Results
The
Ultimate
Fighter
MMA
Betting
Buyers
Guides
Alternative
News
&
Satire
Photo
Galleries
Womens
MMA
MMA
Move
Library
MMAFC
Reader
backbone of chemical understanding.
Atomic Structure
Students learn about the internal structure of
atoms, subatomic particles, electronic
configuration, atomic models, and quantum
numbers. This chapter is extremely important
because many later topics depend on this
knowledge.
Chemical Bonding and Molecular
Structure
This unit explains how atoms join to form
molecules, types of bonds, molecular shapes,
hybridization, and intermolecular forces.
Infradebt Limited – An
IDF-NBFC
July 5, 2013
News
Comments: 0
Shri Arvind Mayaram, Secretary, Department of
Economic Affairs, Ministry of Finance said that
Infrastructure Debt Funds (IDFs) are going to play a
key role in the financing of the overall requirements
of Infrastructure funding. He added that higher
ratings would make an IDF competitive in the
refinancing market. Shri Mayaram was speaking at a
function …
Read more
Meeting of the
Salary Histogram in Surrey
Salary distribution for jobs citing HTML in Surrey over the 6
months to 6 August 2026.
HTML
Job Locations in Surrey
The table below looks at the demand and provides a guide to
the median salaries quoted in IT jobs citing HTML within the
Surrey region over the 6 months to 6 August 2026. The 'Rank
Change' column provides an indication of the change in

-=-=-=-=-

● Problem to solve
All of the entries above must be output word for word.

● Completed task
Results
The
Ultimate
Fighter
MMA
Betting
Buyers
Guides
Alternative
News
&
Satire
Photo
Galleries
Womens
MMA
MMA
Move
Library
MMAFC
Reader
backbone of chemical understanding.
Atomic Structure
Students learn about the internal structure of
atoms, subatomic particles, electronic
configuration, atomic models, and quantum
numbers. This chapter is extremely important
because many later topics depend on this
knowledge.
Chemical Bonding and Molecular
Structure
This unit explains how atoms join to form
molecules, types of bonds, molecular shapes,
hybridization, and intermolecular forces.
Infradebt Limited – An
IDF-NBFC
July 5, 2013
News
Comments: 0
Shri Arvind Mayaram, Secretary, Department of
Economic Affairs, Ministry of Finance said that
Infrastructure Debt Funds (IDFs) are going to play a
key role in the financing of the overall requirements
of Infrastructure funding. He added that higher
ratings would make an IDF competitive in the
refinancing market. Shri Mayaram was speaking at a
function …
Read more
Meeting of the
Salary Histogram in Surrey
Salary distribution for jobs citing HTML in Surrey over the 6
months to 6 August 2026.
HTML
Job Locations in Surrey
The table below looks at the demand and provides a guide to
the median salaries quoted in IT jobs citing HTML within the
Surrey region over the 6 months to 6 August 2026. The 'Rank
Change' column provides an indication of the change in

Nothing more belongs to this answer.